Un informe elaborado por un grupo de 51 investigadores pertenecientes a 19 instituciones, bajo la dirección de la Asociación Argentina de Ecología y con el apoyo del Programa de las Naciones Unidas para el Desarrollo, ha revelado un panorama positivo y preocupante sobre los bosques andino-patagónicos de la Patagonia. Este análisis indica que el 58,3% de los bosques en esta región se encuentra bajo algún nivel de protección, lo que equivale a aproximadamente 31.236 kilómetros cuadrados de vegetación.

Los bosques andino-patagónicos se extienden a lo largo de la cordillera, abarcando territorios desde el norte de la Patagonia hasta Tierra del Fuego. Dentro de las áreas protegidas se incluyen Patrimonios de la Humanidad como Los Alerces y Los Glaciares, además de la Reserva de la Biósfera Andino Norpatagónica. Sin embargo, pese a estas medidas de conservación, el estudio identifica tres principales amenazas que ponen en riesgo estos ecosistemas.

La primera de estas amenazas proviene de la introducción de especies exóticas. Entre ellas, se destaca la presencia del castor canadiense, que ha causado estragos al construir diques que inundan los bosques cercanos y afectan la flora local. Además, dos especies que también han sido identificadas como problemáticas son la rosa mosqueta y la avispa chaqueta amarilla, que se suman a esta lista de invasores perjudiciales.

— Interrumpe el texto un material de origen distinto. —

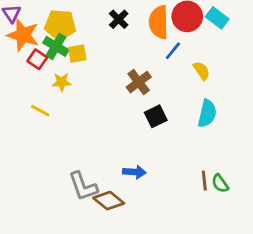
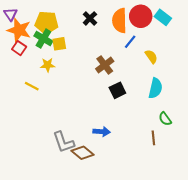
red square: (37, 59) -> (19, 48), moved
green semicircle: (220, 183) -> (165, 119), moved

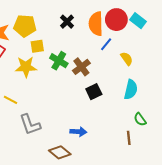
green cross: (43, 39) -> (59, 61), moved
yellow star: (48, 65) -> (26, 67), size x1.5
yellow line: (32, 86) -> (10, 100), moved
gray L-shape: (63, 142) -> (30, 125), moved

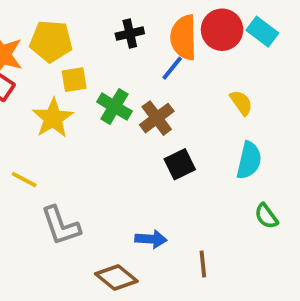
black cross: (67, 22) -> (130, 34), turned 32
blue line: (106, 44) -> (172, 68), moved
yellow star: (26, 67) -> (53, 118), turned -30
brown line: (129, 138) -> (203, 264), moved

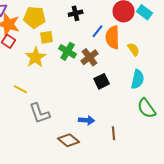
orange semicircle: (184, 37) -> (113, 37), moved
green semicircle: (266, 216) -> (147, 108), size x1.5

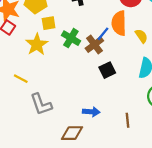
blue line: (98, 31) -> (103, 34), moved
brown line: (114, 133) -> (128, 120), moved
brown diamond: (69, 140) -> (72, 133), turned -40

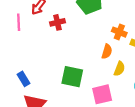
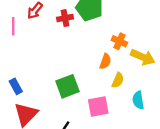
red cross: (57, 22) -> (65, 18), moved
green square: (72, 77) -> (68, 86), turned -35

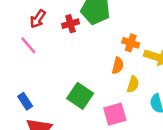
pink line: (13, 26) -> (28, 45), moved, turned -36
green square: (68, 86) -> (80, 96), turned -30

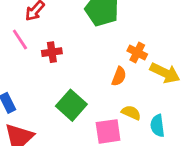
red cross: (70, 24) -> (52, 52), moved
yellow semicircle: (133, 84) -> (131, 113), moved, turned -91

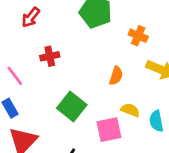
pink line: (20, 40) -> (15, 76), moved
orange cross: (137, 52) -> (138, 36), moved

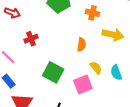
red arrow: (31, 17) -> (12, 13), turned -98
yellow semicircle: (130, 110) -> (96, 68), turned 40

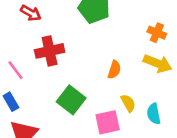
orange cross: (93, 13) -> (157, 33), moved
red cross: (31, 39) -> (50, 51), size x1.5

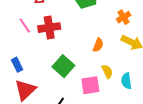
orange cross: (157, 33) -> (124, 17), moved, turned 32
pink line: (16, 70) -> (25, 25), moved

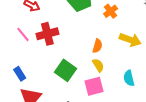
orange cross: (124, 17) -> (111, 11), moved
yellow semicircle: (107, 71) -> (98, 65), moved

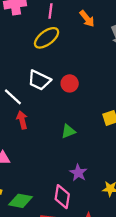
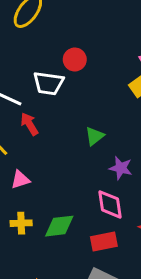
white trapezoid: (39, 80) -> (48, 83), moved
green triangle: (68, 131) -> (95, 136), moved

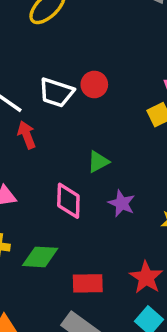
red circle: (75, 59) -> (94, 84), moved
pink diamond: (110, 204) -> (68, 201), moved

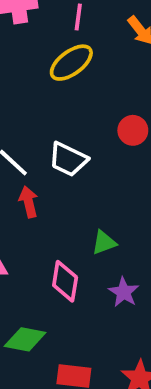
red circle: (94, 84) -> (133, 130), moved

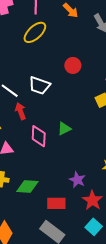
pink diamond: (65, 281) -> (39, 136), moved
purple star: (124, 292) -> (77, 180), moved

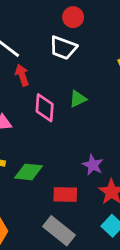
red circle: (73, 65) -> (73, 17), moved
white trapezoid: (39, 85) -> (63, 48), moved

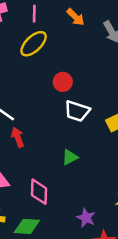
white trapezoid: (63, 48) -> (77, 111), moved
pink diamond: (45, 108) -> (39, 192), moved

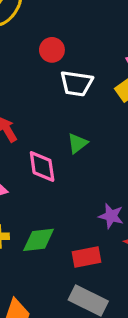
pink diamond: (39, 192) -> (42, 166), moved

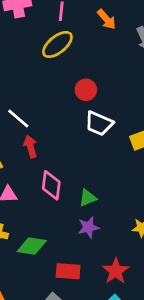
green triangle: (77, 143) -> (88, 198), moved
purple star: (111, 216) -> (88, 227), moved, turned 30

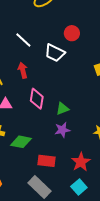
red circle: (86, 90) -> (72, 33), moved
white line: (18, 118) -> (23, 40), moved
white trapezoid: (99, 123) -> (55, 53), moved

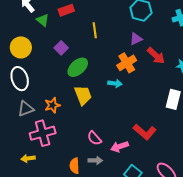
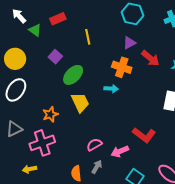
orange cross: (127, 63) -> (122, 67), turned -36
white ellipse: (20, 79) -> (16, 90), turned 55
gray triangle: (26, 109) -> (14, 129), moved
pink semicircle: (94, 138) -> (94, 145), turned 105
gray arrow: (95, 160) -> (97, 167), turned -56

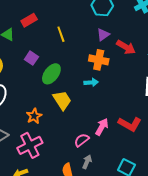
pink arrow: (120, 151) -> (102, 127), moved, turned 150

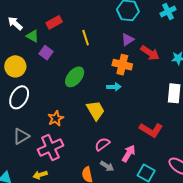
purple square: (31, 58) -> (46, 53), moved
yellow trapezoid: (62, 100) -> (95, 110), moved
pink arrow: (102, 127) -> (129, 154), moved
gray arrow: (87, 162) -> (107, 166), turned 96

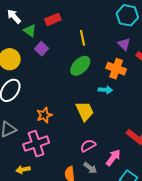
purple triangle: (128, 39) -> (124, 44), turned -48
green ellipse: (75, 77) -> (80, 66), moved

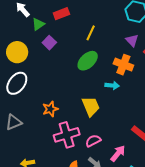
green triangle: (30, 31) -> (38, 24), turned 48
yellow line: (82, 38) -> (91, 33), turned 35
pink cross: (36, 144) -> (67, 135), moved

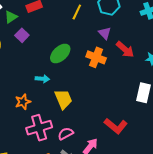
yellow line: (91, 33) -> (77, 12), moved
cyan arrow: (112, 85) -> (42, 79), moved

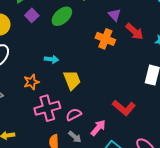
green ellipse: (60, 54) -> (62, 16), moved

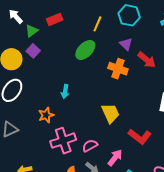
purple square: (32, 15) -> (33, 51), moved
green ellipse: (62, 16) -> (85, 50), moved
cyan arrow: (51, 59) -> (65, 92), turned 96
yellow trapezoid: (72, 80) -> (110, 113), moved

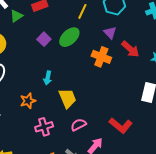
purple square: (33, 51) -> (44, 39), moved
yellow trapezoid: (110, 113) -> (67, 98), moved
pink cross: (63, 141) -> (44, 127), size x0.7
pink semicircle: (90, 146) -> (79, 125), moved

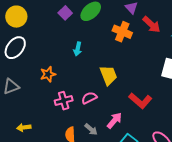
cyan arrow: (48, 78) -> (78, 49), moved
yellow trapezoid: (67, 98) -> (108, 75), moved
pink semicircle: (79, 125) -> (89, 98), moved

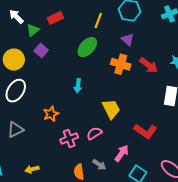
purple square: (65, 13) -> (41, 50), moved
red arrow: (151, 24) -> (149, 65), moved

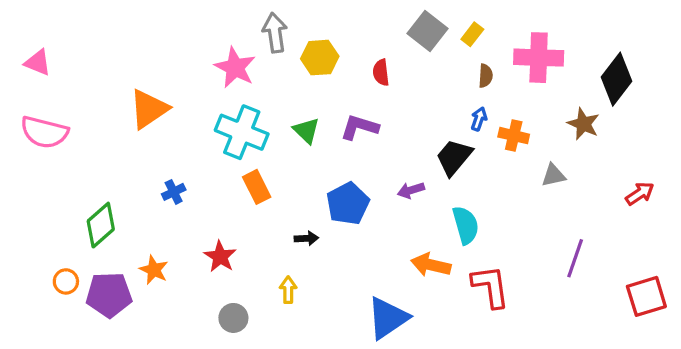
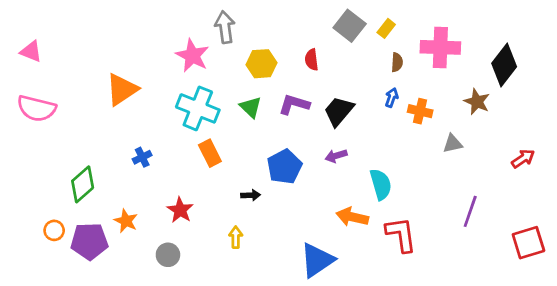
yellow hexagon: (320, 58) -> (261, 64), moved
black trapezoid: (454, 157) -> (339, 111), moved
gray circle: (233, 318) -> (168, 255), moved

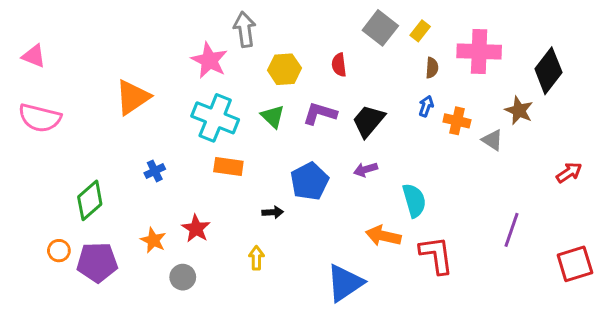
gray triangle: (453, 144) -> (492, 140), moved, turned 45
orange rectangle: (210, 153) -> (228, 167), turned -55
orange star: (126, 221) -> (153, 240), moved

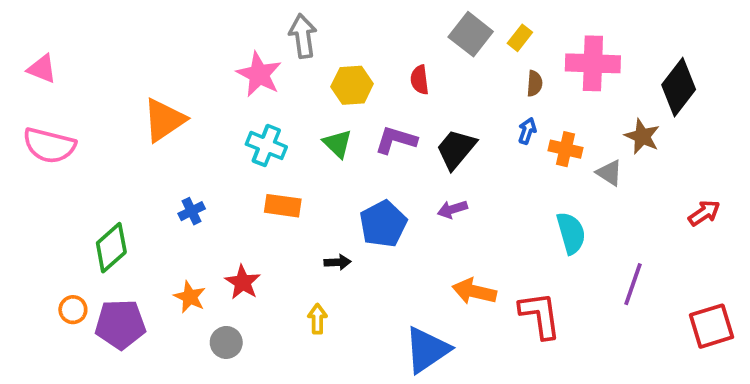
cyan cross: (215, 118) -> (266, 145), size x0.7
cyan semicircle: (414, 200) -> (571, 233), moved

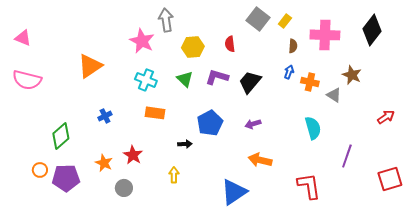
black diamond: (679, 87) -> (372, 30), moved
purple arrow: (452, 209) -> (253, 124), moved
red L-shape: (540, 315) -> (309, 186), moved

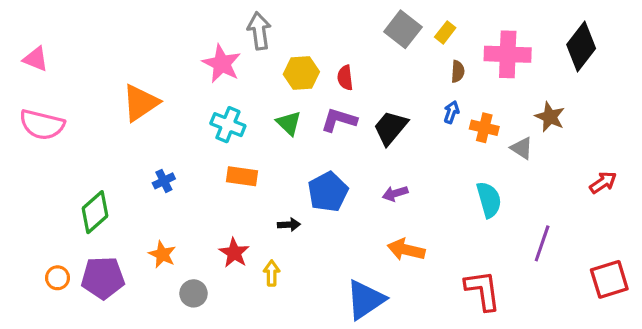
red semicircle: (230, 44) -> (345, 78), moved
red star: (133, 155) -> (234, 253), moved
orange circle: (40, 170) -> (58, 278), moved

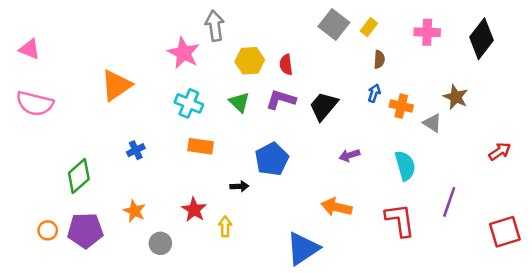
pink cross: (508, 54) -> (427, 32), moved, size x0.7
purple arrow: (395, 193) -> (349, 155), moved
red L-shape: (483, 290) -> (400, 220), moved

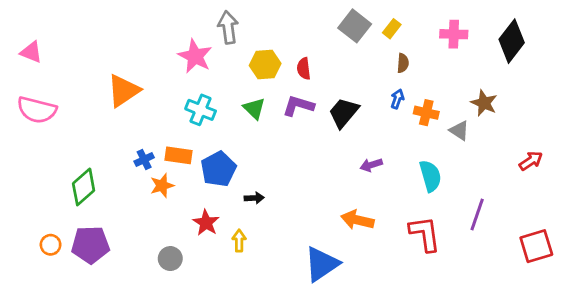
orange rectangle: (201, 146) -> (179, 155), moved
blue pentagon: (272, 159) -> (218, 169), moved
orange star: (134, 211) -> (162, 186), moved, turned 30

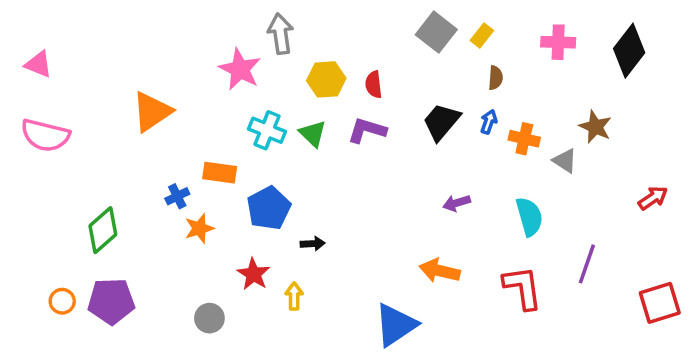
cyan cross: (201, 110) -> (267, 130), moved
black trapezoid: (344, 113) -> (441, 122), moved
orange rectangle: (179, 155) -> (220, 173), moved

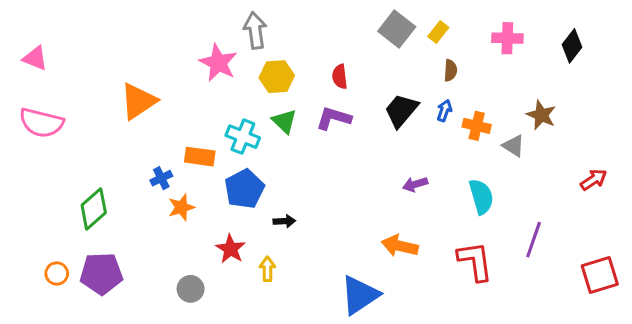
black diamond: (629, 51) -> (572, 46), size x0.7
yellow hexagon: (326, 79) -> (277, 77), moved
cyan cross: (267, 130) -> (243, 137), moved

Por otro lado, los cuerpos de agua de la región enfrentan la presión de la introducción de salmónidos, como la trucha arcoíris y la trucha marrón. Estas especies no nativas compiten con los peces autóctonos, como los puyenes y las percas, alterando la cadena alimentaria original de estos ecosistemas acuáticos.

La tercera amenaza evidenciada en el informe es de naturaleza climática. La retracción glaciar, que implica el deshielo acelerado de los glaciares debido al aumento de la temperatura global, afecta considerablemente a los lagos de altura de la Patagonia. Esta pérdida de masa glaciar tiene consecuencias directas sobre el suministro de agua y los ecosistemas que dependen de ella.

La importancia de proteger los bosques andino-patagónicos no solo radica en su biodiversidad, sino también en su papel fundamental en el equilibrio ambiental de la Patagonia. La red de áreas protegidas configurada hasta ahora es un esfuerzo significativo, pero los desafíos planteados por especies invasoras y el cambio climático requieren una atención urgente para garantizar la preservación de estos valiosos ecosistemas.

El informe sugiere que se deben implementar estrategias efectivas de control y manejo de estas amenazas, a fin de proteger la riquísima biodiversidad de la región y los servicios ecosistémicos que estos bosques brindan a las comunidades locales y al medio ambiente en general.